One illustration of how far the tide might be turning against free speech in the US came when the departing ombudsman of National Public Radio declared ‘I am not Charlie’. In his ‘farewell blog posting’ Edward Schumacher-Matos wrote: ‘I do not know if American courts would find much of what Charlie Hebdo does to be hate speech unprotected by the Constitution but I know – hope? – that most Americans would.’18 What Schumacher-Matos seemingly ‘does not know’ is that there is no such thing as ‘hate speech unprotected by the Constitution’; offensive ‘hate speech’ is protected in the US by the First Amendment, as Charlie Hebdo’s cartoons certainly would be. Yet a leading media figure, who has not only worked as a journalist on top American newspapers for more than thirty years but even lectures on the First Amendment as a visiting professor at the prestigious Columbia University School of Journalism, apparently thinks otherwise, believing that Charlie Hebdo could – and should – be legally thrown to the wolves.

Surveying the different strands of this discussion in America, the headline on Anthony L. Fisher’s blog for Reason magazine captured the essential message of the free-speech frauds: ‘I’m all for free speech and murder is wrong. But …’19 Of course, everybody with a shred of humanity condemned the cold-blooded mass murder by Islamist gunmen. Well done.
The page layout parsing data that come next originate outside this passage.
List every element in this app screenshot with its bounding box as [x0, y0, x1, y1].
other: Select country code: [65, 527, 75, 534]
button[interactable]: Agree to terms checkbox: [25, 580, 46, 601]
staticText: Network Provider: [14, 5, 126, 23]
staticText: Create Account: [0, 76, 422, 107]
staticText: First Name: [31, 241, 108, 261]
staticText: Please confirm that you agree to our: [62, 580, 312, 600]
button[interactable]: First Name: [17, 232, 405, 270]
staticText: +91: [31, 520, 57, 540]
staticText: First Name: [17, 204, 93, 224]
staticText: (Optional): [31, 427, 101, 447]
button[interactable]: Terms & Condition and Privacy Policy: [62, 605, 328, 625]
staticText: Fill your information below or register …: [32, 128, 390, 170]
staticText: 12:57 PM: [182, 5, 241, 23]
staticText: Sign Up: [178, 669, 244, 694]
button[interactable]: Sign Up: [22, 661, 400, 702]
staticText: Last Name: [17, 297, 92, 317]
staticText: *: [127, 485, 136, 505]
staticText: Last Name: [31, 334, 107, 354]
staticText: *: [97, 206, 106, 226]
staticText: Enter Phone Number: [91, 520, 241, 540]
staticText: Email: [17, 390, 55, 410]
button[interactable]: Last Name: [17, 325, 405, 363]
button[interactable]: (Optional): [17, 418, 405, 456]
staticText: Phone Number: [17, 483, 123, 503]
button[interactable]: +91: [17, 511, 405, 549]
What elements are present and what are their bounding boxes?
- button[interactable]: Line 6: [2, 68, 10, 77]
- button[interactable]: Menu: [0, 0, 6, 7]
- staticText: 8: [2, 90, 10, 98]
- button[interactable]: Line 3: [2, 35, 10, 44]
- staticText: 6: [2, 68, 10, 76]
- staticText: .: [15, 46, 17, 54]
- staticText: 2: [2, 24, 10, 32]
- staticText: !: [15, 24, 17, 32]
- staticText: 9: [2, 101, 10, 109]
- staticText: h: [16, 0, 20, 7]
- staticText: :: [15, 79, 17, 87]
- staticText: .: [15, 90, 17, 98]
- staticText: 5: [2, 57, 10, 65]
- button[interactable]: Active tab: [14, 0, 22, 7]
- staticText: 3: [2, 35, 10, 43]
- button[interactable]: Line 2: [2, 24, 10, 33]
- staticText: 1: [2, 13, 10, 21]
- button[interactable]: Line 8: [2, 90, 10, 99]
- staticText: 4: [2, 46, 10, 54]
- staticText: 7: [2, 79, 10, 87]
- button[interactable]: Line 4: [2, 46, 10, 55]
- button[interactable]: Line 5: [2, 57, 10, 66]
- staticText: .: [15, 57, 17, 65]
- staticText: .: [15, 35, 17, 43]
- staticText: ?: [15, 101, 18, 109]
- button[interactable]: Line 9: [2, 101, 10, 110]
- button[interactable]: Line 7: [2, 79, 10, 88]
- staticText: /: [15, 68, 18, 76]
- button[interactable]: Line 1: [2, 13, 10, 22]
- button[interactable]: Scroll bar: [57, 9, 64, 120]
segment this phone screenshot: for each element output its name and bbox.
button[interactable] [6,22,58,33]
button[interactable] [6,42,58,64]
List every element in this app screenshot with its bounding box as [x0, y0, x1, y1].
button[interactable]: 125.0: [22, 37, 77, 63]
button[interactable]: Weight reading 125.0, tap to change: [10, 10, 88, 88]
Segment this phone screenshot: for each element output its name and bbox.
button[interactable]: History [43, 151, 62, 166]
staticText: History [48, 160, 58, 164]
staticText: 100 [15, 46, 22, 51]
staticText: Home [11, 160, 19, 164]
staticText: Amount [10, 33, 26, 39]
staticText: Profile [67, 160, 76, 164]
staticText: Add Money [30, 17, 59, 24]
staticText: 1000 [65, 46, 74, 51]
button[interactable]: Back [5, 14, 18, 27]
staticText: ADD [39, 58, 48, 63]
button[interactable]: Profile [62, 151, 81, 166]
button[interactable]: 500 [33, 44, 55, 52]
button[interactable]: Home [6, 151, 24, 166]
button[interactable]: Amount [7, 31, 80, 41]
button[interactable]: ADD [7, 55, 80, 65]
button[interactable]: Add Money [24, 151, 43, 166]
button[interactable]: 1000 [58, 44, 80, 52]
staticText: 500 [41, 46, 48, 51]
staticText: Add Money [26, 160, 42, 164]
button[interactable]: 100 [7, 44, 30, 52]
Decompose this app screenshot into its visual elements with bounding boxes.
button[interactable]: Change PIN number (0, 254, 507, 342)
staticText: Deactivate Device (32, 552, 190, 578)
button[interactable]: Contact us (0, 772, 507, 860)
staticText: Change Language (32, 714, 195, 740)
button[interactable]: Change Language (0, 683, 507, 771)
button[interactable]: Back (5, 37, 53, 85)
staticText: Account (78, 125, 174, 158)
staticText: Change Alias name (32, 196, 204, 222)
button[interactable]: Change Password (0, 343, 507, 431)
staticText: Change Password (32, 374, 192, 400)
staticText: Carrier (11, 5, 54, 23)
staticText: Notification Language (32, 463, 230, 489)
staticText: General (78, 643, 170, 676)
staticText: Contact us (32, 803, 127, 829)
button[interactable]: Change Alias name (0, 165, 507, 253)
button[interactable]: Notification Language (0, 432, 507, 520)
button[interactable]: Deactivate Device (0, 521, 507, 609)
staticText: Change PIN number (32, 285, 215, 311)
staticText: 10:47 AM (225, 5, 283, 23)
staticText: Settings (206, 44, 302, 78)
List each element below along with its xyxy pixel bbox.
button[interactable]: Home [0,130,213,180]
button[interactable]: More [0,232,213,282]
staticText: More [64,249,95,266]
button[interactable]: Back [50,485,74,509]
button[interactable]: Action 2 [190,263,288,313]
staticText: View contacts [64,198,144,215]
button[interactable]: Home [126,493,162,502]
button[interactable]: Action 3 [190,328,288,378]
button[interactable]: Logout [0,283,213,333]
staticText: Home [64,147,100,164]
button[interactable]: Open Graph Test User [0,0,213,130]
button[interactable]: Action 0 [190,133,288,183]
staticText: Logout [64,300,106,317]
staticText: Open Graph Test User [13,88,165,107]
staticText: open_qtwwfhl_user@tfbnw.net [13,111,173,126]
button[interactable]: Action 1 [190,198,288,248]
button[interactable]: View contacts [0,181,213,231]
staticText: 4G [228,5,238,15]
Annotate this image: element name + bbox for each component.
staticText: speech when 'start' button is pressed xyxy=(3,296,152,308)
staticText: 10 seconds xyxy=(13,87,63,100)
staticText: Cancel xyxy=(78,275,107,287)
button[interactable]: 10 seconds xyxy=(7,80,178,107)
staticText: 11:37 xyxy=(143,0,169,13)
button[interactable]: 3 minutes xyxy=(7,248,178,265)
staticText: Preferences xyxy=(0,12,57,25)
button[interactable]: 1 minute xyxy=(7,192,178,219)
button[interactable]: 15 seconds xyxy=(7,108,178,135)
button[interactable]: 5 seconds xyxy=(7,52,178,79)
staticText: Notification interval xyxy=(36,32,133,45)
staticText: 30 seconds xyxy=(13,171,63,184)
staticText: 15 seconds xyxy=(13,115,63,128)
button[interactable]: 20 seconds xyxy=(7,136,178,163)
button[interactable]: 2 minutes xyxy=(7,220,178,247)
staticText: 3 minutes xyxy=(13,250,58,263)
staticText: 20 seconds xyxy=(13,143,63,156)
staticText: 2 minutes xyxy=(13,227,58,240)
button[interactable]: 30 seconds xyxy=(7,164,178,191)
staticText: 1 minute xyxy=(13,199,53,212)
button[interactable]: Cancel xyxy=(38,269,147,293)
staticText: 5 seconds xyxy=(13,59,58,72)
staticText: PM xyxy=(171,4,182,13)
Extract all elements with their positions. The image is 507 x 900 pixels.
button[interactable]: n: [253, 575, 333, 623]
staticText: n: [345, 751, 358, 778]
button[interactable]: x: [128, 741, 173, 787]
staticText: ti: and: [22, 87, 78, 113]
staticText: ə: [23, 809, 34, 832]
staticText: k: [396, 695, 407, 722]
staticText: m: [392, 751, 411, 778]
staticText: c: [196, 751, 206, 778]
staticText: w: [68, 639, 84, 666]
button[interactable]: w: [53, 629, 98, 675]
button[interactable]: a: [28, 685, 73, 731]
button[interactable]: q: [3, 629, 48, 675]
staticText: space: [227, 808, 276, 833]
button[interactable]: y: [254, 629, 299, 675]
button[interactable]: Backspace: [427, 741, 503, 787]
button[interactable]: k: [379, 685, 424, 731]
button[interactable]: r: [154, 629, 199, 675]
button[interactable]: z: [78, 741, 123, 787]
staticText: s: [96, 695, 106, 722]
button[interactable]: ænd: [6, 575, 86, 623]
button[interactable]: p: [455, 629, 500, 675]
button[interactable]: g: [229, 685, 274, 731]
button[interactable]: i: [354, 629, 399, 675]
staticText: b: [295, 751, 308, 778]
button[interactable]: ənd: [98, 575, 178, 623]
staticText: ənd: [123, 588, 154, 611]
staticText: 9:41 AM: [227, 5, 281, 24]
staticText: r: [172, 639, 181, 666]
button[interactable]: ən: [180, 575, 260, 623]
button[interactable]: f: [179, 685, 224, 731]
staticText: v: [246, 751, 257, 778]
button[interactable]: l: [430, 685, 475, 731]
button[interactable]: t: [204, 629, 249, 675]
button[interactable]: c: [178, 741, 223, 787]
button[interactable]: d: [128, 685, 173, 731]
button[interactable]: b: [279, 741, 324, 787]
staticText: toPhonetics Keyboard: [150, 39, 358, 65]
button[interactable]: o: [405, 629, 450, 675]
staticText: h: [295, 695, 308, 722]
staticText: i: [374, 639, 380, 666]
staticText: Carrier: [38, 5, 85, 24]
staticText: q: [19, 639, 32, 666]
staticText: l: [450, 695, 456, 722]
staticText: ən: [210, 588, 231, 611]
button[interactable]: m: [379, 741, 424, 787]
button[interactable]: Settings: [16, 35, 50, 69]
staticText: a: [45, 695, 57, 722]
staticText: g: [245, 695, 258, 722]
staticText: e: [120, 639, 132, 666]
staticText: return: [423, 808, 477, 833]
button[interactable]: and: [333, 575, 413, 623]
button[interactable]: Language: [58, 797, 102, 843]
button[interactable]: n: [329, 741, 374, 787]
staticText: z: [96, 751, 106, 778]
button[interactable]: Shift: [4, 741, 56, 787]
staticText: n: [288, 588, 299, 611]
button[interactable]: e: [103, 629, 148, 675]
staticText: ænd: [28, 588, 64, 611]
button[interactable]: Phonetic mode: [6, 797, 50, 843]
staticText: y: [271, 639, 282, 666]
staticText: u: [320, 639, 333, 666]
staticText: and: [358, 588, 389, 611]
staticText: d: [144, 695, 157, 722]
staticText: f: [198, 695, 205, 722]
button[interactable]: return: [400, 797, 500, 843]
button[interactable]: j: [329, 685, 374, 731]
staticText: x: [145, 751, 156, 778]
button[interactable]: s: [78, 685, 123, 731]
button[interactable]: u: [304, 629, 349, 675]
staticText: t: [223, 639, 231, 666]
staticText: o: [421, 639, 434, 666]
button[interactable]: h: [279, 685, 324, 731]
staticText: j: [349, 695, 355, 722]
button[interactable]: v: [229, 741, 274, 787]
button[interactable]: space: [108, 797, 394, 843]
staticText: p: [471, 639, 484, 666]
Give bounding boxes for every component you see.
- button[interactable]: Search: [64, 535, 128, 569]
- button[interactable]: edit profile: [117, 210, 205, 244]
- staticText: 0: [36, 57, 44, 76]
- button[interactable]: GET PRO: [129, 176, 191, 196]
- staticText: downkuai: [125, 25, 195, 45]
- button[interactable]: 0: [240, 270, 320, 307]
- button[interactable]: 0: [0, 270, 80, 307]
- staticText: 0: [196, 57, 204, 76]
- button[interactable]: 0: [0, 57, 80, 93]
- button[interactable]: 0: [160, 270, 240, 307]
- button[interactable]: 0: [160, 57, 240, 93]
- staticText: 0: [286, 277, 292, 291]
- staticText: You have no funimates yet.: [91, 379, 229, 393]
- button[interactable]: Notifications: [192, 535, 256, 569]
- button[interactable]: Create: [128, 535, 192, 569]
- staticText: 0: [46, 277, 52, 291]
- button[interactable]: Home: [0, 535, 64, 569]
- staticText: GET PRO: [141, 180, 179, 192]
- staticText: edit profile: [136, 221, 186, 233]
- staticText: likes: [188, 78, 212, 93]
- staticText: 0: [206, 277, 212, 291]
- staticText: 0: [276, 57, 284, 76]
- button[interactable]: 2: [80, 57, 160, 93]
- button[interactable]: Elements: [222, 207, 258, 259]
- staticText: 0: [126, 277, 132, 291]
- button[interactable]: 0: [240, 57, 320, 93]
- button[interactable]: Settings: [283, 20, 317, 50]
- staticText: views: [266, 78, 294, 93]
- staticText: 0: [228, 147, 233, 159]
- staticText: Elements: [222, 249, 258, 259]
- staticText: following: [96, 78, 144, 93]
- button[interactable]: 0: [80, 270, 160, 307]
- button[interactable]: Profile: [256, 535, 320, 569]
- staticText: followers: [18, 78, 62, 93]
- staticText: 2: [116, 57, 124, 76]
They had far less to say about the right of Charlie Hebdo or any other section of the Western press to publish whatever it believes to be true or just funny, regardless of whether it upsets Muslims or Catholics, Tories, socialists or transgender activists.

Asked what he thought of the rhetorical sympathy from the normally hostile European and international establishment, one surviving Charlie Hebdo cartoonist, 73-year old Bernard Holtrop, responded: ‘We puke on all these people who suddenly say they’re our friends.’ In the context that might seem harsh, but fair.20

The free-speech fraud around the Paris killings did not come out of the blue. It would be pleasant to imagine that the vocal ‘Je Suis Charlie’ reaction reflected the strength of support for freedom of speech and of the press in Europe and America. It would also be wrong. If there really was such solid support for free speech, it would not have taken the cold-blooded murder of cartoonists and journalists to prompt our politicians and public figures to mention it. The loud expressions of support for free speech have been so striking because they contrast with the everyday silence on the subject.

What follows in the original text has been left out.